# Coil Packs for Kawasaki FH680V



## spelunk73 (Sep 16, 2013)

I have a 62" Bobcat ZT mower with a 24HP Kawasaki FH680V engine. I need to replace the coil packs. I have determined the correct part number is 21171-7034 and the best price I have found was at mowparts.com. $51.95 each. They also sell a coil pack with the part number of KM21171-7034. It appears to be the same part only with the designation of KM in front of part number which I think is just for MTB brands. Does anyone know if they are interchangeable. The Price difference on each part is $9.00 each and I need two. Just thought if I could save a buck or two I would.


----------



## 30yearTech (Sep 14, 2006)

They are very likely the same part, the KM is probably their designation for "Kawasaki Motors"


----------



## spelunk73 (Sep 16, 2013)

The Kawasaki part number is 21171-7034. The KM21171-7034 is listed for an MTD brand mower. Is there a way to find out if they are the same part or not? I am going to call the parts distributor and ask them tomorrow and will let you know what they tell me. I noticed this with several parts on the web that have common part numbers but with the KM prefix and they were all listed for MTD brand products. The KM parts are cheaper for some reason. for example Air filters with same part number just one with the KM prefix and different prices. They appear to be the same part from pictures. I just want to make sure on something like a coil pack.


----------



## spelunk73 (Sep 16, 2013)

Here is the link to the parts list at mowparts.com

http://www.mowpart.com/catalogsearch/result/?q=21171-7034


----------



## usmcgrunt (Sep 16, 2007)

Just my opinion.I agree with 30yearTech,the KM is Kawasaki Motors and the parts "should" be identical.MTD manufactures the mower that they put a Kawasaki manufactured motor on.Here is a link to the service manual if you don't already have it.

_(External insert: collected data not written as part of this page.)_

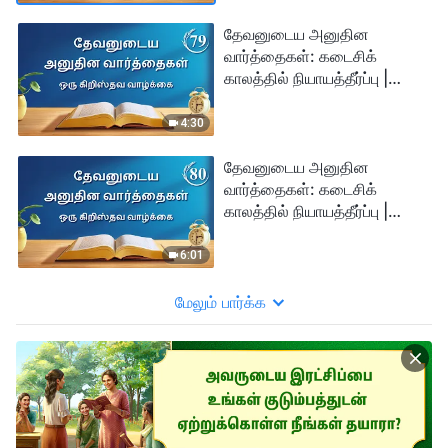
தேவனுடைய அனுதின
வார்த்தைகள்: கடைசிக்
காலத்தில் நியாயத்தீர்ப்பு |
பகுதி 79
4:30
தேவனுடைய அனுதின
வார்த்தைகள்: கடைசிக்
காலத்தில் நியாயத்தீர்ப்பு |
பகுதி 80
6:01
மேலும் பார்க்க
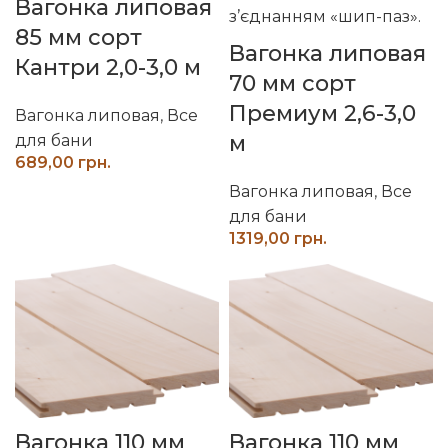
Вагонка липовая
85 мм сорт
Вагонка липовая
Кантри 2,0-3,0 м
70 мм сорт
Премиум 2,6-3,0
Вагонка липовая
,
Все
м
для бани
грн.
Вагонка липовая
,
Все
для бани
грн.
Вагонка 110 мм
Вагонка 110 мм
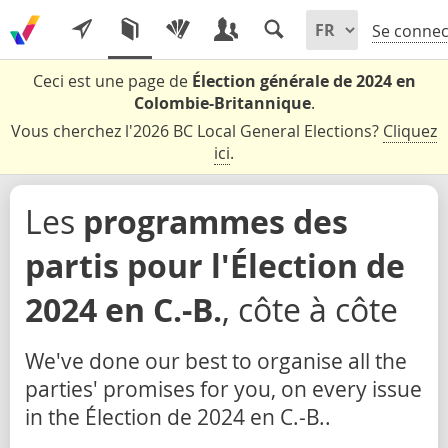
Se connec
Ceci est une page de
Élection générale de 2024 en
Colombie-Britannique
.
Vous cherchez l'2026 BC Local General Elections?
Cliquez
ici
.
Les
programmes des
partis pour l'Élection de
2024 en C.-B.
, côte à côte
We've done our best to organise all the
parties' promises for you, on every issue
in the Élection de 2024 en C.-B..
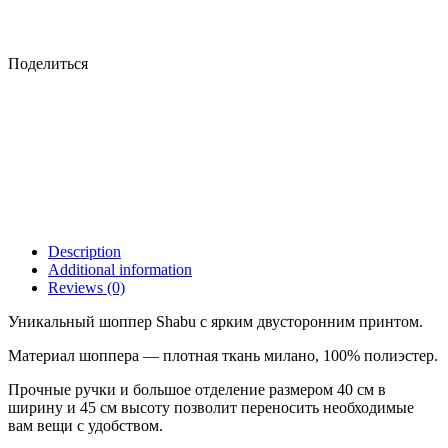
Поделиться
Description
Additional information
Reviews (0)
Уникальный шоппер Shabu с ярким двусторонним принтом.
Материал шоппера — плотная ткань милано, 100% полиэстер.
Прочные ручки и большое отделение размером 40 см в
ширину и 45 см высоту позволит переносить необходимые
вам вещи с удобством.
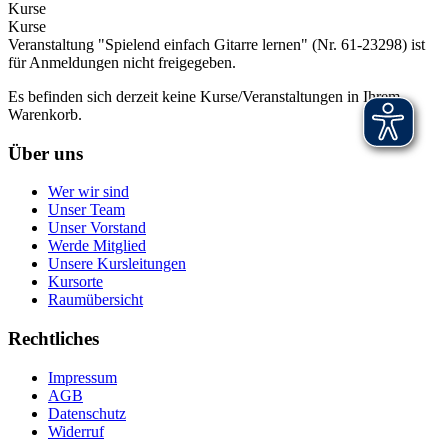
Kurse
Kurse
Veranstaltung "Spielend einfach Gitarre lernen" (Nr. 61-23298) ist
für Anmeldungen nicht freigegeben.
Es befinden sich derzeit keine Kurse/Veranstaltungen in Ihrem
Warenkorb.
Über uns
Wer wir sind
Unser Team
Unser Vorstand
Werde Mitglied
Unsere Kursleitungen
Kursorte
Raumübersicht
Rechtliches
Impressum
AGB
Datenschutz
Widerruf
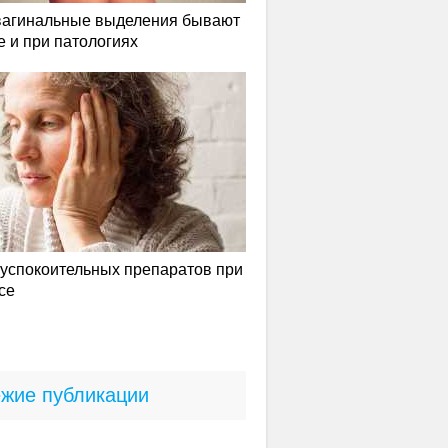
вагинальные выделения бывают
е и при патологиях
успокоительных препаратов при
се
жие публикации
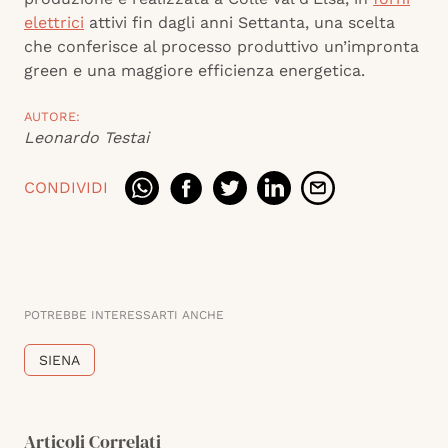
elettrici
attivi fin dagli anni Settanta, una scelta
che conferisce al processo produttivo un’impronta
green e una maggiore efficienza energetica.
AUTORE:
Leonardo Testai
CONDIVIDI
POTREBBE INTERESSARTI ANCHE
SIENA
Articoli Correlati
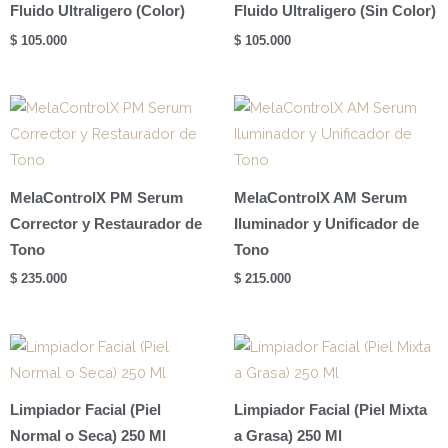
Fluido Ultraligero (Color)
Fluido Ultraligero (Sin Color)
$
105.000
$
105.000
MelaControlX PM Serum
MelaControlX AM Serum
Corrector y Restaurador de
Iluminador y Unificador de
Tono
Tono
$
235.000
$
215.000
Limpiador Facial (Piel
Limpiador Facial (Piel Mixta
Normal o Seca) 250 Ml
a Grasa) 250 Ml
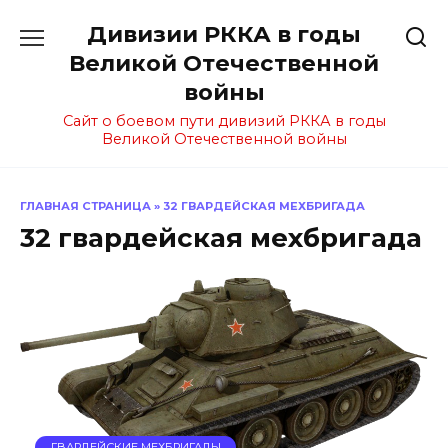
Перейти
Дивизии РККА в годы
к
содержанию
Великой Отечественной
войны
Сайт о боевом пути дивизий РККА в годы
Великой Отечественной войны
ГЛАВНАЯ СТРАНИЦА
»
32 ГВАРДЕЙСКАЯ МЕХБРИГАДА
32 гвардейская мехбригада
ГВАРДЕЙСКИЕ МЕХБРИГАДЫ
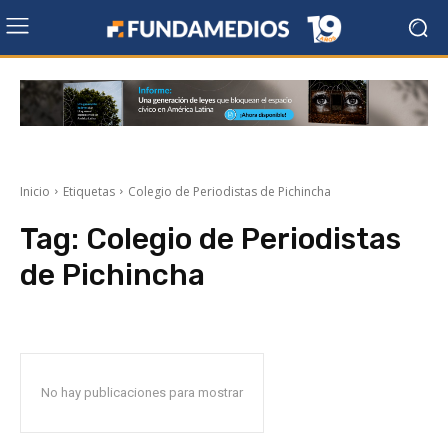
Inicio
Etiquetas
Colegio de Periodistas de Pichincha
Tag:
Colegio de Periodistas
de Pichincha
No hay publicaciones para mostrar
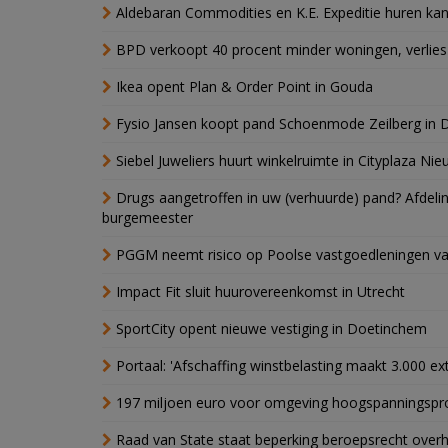
Aldebaran Commodities en K.E. Expeditie huren ka
BPD verkoopt 40 procent minder woningen, verlies
Ikea opent Plan & Order Point in Gouda
Fysio Jansen koopt pand Schoenmode Zeilberg in 
Siebel Juweliers huurt winkelruimte in Cityplaza Ni
Drugs aangetroffen in uw (verhuurde) pand? Afde
burgemeester
PGGM neemt risico op Poolse vastgoedleningen va
Impact Fit sluit huurovereenkomst in Utrecht
SportCity opent nieuwe vestiging in Doetinchem
Portaal: 'Afschaffing winstbelasting maakt 3.000 e
197 miljoen euro voor omgeving hoogspanningspr
Raad van State staat beperking beroepsrecht over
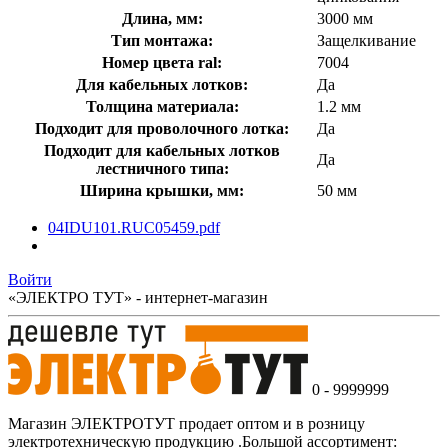
Длина, мм:
3000 мм
Тип монтажа:
Защелкивание
Номер цвета ral:
7004
Для кабельных лотков:
Да
Толщина материала:
1.2 мм
Подходит для проволочного лотка:
Да
Подходит для кабельных лотков
Да
лестничного типа:
Ширина крышки, мм:
50 мм
04IDU101.RUС05459.pdf
Войти
«ЭЛЕКТРО ТУТ» - интернет-магазин
0 - 9999999
Магазин ЭЛЕКТРОТУТ продает оптом и в розницу
электротехническую продукцию .Большой ассортимент:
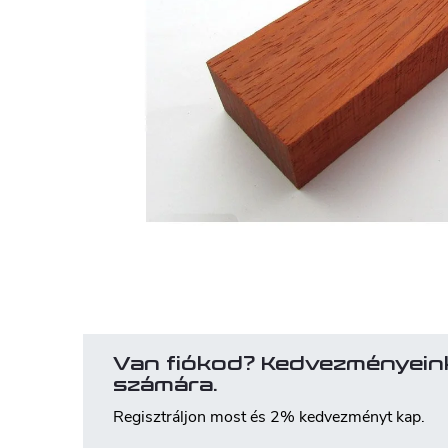
Van fiókod? Kedvezményein
számára.
Regisztráljon most és 2% kedvezményt kap.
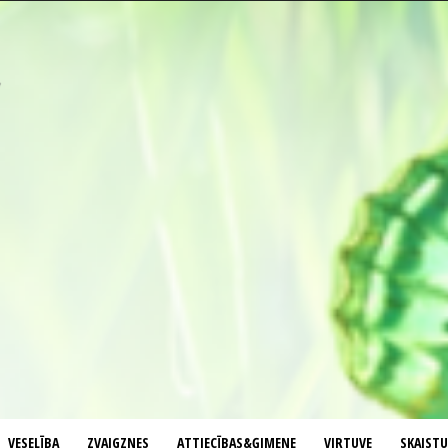
VESELĪBA
ZVAIGZNES
ATTIECĪBAS&ĢIMENE
VIRTUVE
SKAIST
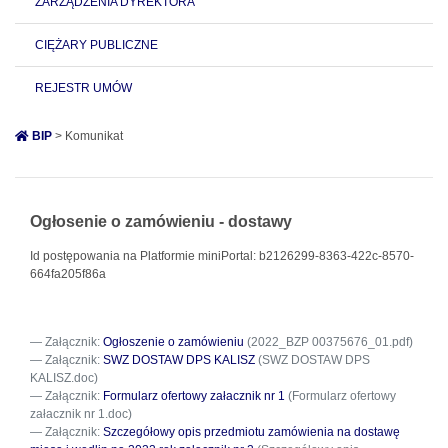
ZARZĄDZENIA DYREKTORA
CIĘŻARY PUBLICZNE
REJESTR UMÓW
BIP
> Komunikat
Ogłosenie o zamówieniu - dostawy
Id postępowania na Platformie miniPortal: b2126299-8363-422c-8570-
664fa205f86a
Załącznik:
Ogłoszenie o zamówieniu
(2022_BZP 00375676_01.pdf)
Załącznik:
SWZ DOSTAW DPS KALISZ
(SWZ DOSTAW DPS
KALISZ.doc)
Załącznik:
Formularz ofertowy załacznik nr 1
(Formularz ofertowy
załacznik nr 1.doc)
Załącznik:
Szczegółowy opis przedmiotu zamówienia na dostawę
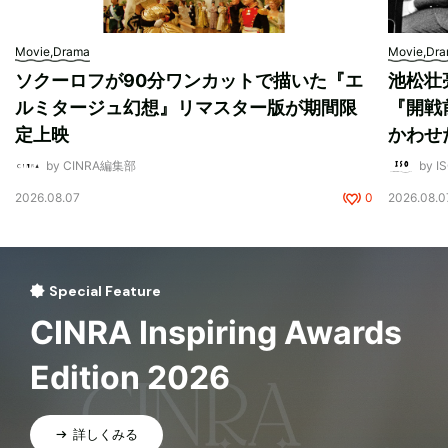
Movie,Drama
Movie,Dr
ソクーロフが90分ワンカットで描いた『エ
池松壮
ルミタージュ幻想』リマスター版が期間限
『開戦
定上映
かわせ
by CINRA編集部
by I
2026.08.07
0
2026.08.0
Special Feature
CINRA Inspiring Awards
Edition 2026
詳しくみる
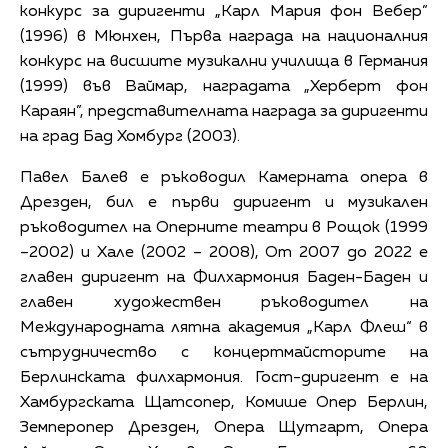
конкурс за диригенти „Карл Мария фон Вебер”
(1996) в Мюнхен, Първа награда на националния
конкурс на висшите музикални училища в Германия
(1999) във Ваймар, наградата „Херберт фон
Караян”, представителната награда за диригенти
на град Бад Хомбург (2003).
Павел Балев e ръководил Камерната опера в
Дрезден, бил е първи диригент и музикален
ръководител на Оперните театри в Рощок (1999
–2002) и Хале (2002 – 2008), Oт 2007 до 2022 е
главен диригент на Филхармония Баден-Баден и
главен художествен ръководител на
Международната лятна академия „Карл Флеш“ в
сътрудничество с концертмайсторите на
Берлинската филхармония. Гост-диригент е на
Хамбургската Щатсопер, Комише Опер Берлин,
Земперопер Дрезден, Oпера Щутгарт, Опера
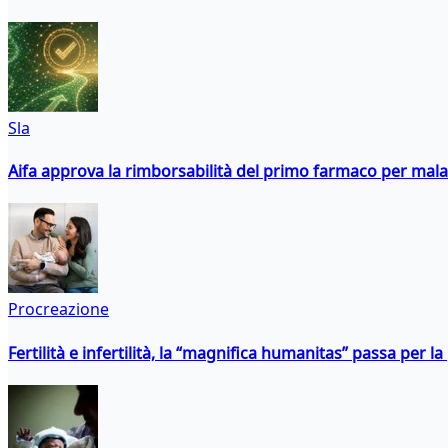
Sla
Aifa approva la rimborsabilità del primo farmaco per malati
Procreazione
Fertilità e infertilità, la “magnifica humanitas” passa per l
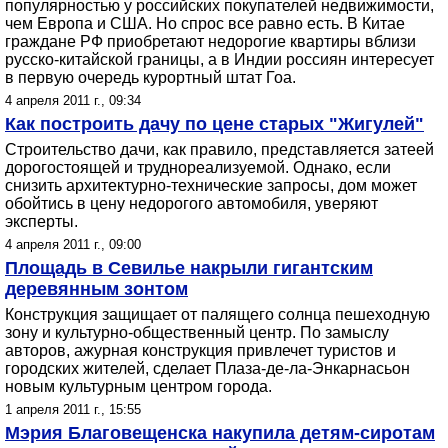
популярностью у российских покупателей недвижимости,
чем Европа и США. Но спрос все равно есть. В Китае
граждане РФ приобретают недорогие квартиры вблизи
русско-китайской границы, а в Индии россиян интересует
в первую очередь курортный штат Гоа.
4 апреля 2011 г., 09:34
Как построить дачу по цене старых "Жигулей"
Строительство дачи, как правило, представляется затеей
дорогостоящей и труднореализуемой. Однако, если
снизить архитектурно-технические запросы, дом может
обойтись в цену недорогого автомобиля, уверяют
эксперты.
4 апреля 2011 г., 09:00
Площадь в Севилье накрыли гигантским
деревянным зонтом
Конструкция защищает от палящего солнца пешеходную
зону и культурно-общественный центр. По замыслу
авторов, ажурная конструкция привлечет туристов и
городских жителей, сделает Плаза-де-ла-Энкарнасьон
новым культурным центром города.
1 апреля 2011 г., 15:55
Мэрия Благовещенска накупила детям-сиротам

http://www.parish-supply.com/documents/574.pdf


----------



## spelunk73 (Sep 16, 2013)

Thanks for the link but I do have the manual. The KM designation is not listed on the part number for the Kawasaki motor, so I don't think it means Kawasaki Motors. That designation is listed on parts for MTD brand products. If you click the link I posted you can see what I mean. I will post back after I talk to parts warehouse.


----------



## 30yearTech (Sep 14, 2006)

spelunk73 said:


> Thanks for the link but I do have the manual. The KM designation is not listed on the part number for the Kawasaki motor, so I don't think it means Kawasaki Motors. That designation is listed on parts for MTD brand products. If you click the link I posted you can see what I mean. I will post back after I talk to parts warehouse.


I know that it's their designation for Kawasaki Motors, It's placed there so if a part number in their database happens to be the same as an engine part vended from this manufacturer they will not get mixed up. AT least that's been my experience with them in the past. It's just supplied to them from a different vendor. By all means, call them if that makes you feel comfortable about purchasing that part. 

Just FYI Pat's small engine plus has the Kawasaki branded ignition module for $40.36 and they offer flat rate shipping.


----------



## Don L (Jul 14, 2012)

What 30 Year said,if I go to someone besides Cub I have to remember to drop the KM which does stand for Kawasaki Motors.


----------